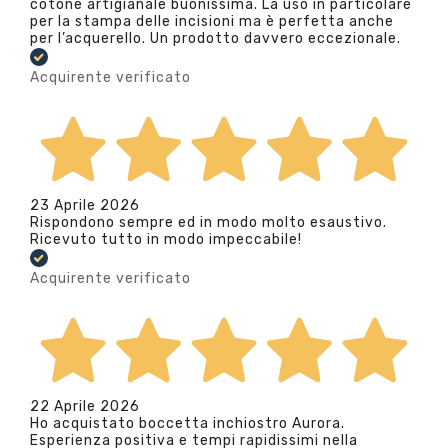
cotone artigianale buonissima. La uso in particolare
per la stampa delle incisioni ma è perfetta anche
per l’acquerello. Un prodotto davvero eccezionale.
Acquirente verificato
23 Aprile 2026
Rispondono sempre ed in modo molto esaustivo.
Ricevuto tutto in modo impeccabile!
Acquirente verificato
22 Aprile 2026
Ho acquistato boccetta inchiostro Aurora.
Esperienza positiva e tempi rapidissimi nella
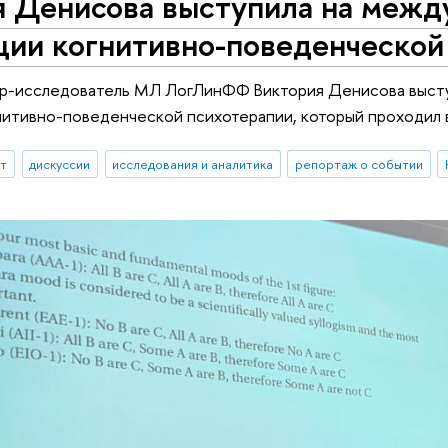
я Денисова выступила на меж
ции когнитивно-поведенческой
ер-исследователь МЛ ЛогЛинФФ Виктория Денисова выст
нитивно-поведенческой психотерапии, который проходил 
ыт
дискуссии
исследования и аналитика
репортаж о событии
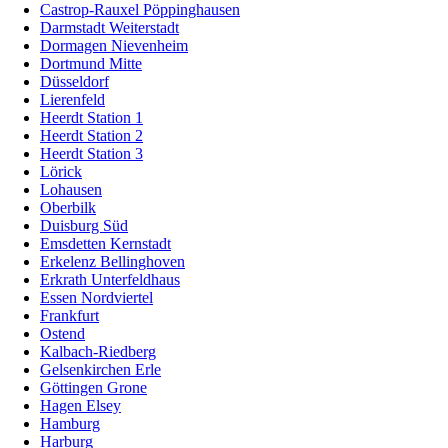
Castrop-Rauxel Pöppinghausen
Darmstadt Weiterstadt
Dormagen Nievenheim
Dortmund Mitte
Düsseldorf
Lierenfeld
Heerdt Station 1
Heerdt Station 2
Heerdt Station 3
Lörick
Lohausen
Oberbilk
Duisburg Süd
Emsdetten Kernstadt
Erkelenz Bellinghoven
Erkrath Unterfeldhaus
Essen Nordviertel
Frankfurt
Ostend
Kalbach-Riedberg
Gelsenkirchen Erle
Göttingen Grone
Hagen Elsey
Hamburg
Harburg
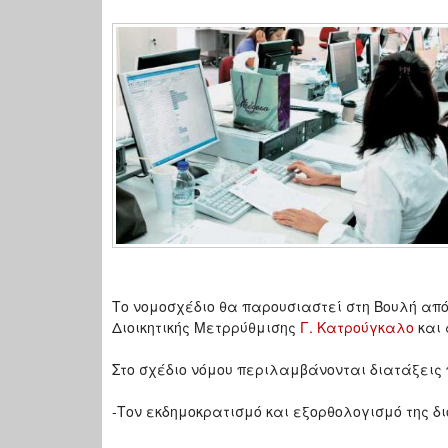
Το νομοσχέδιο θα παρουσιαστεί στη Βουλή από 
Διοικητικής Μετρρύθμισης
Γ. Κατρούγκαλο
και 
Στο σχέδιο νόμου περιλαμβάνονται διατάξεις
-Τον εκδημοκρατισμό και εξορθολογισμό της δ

----

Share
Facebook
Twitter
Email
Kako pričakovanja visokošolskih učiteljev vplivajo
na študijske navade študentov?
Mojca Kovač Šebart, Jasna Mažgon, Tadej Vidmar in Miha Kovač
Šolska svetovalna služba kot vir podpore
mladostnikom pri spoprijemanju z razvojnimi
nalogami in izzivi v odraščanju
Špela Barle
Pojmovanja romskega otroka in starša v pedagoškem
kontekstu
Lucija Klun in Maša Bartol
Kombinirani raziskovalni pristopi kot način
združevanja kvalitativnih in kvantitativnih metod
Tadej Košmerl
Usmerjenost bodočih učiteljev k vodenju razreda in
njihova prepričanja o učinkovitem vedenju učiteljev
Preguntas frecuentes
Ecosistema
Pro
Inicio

----

Above this task is a listing. Restate, word for word and with nothing added, the lines from the one with "Kako pričakovanja visokošolskih" through the one with "Špela Barle".

Kako pričakovanja visokošolskih učiteljev vplivajo
na študijske navade študentov?
Mojca Kovač Šebart, Jasna Mažgon, Tadej Vidmar in Miha Kovač
Šolska svetovalna služba kot vir podpore
mladostnikom pri spoprijemanju z razvojnimi
nalogami in izzivi v odraščanju
Špela Barle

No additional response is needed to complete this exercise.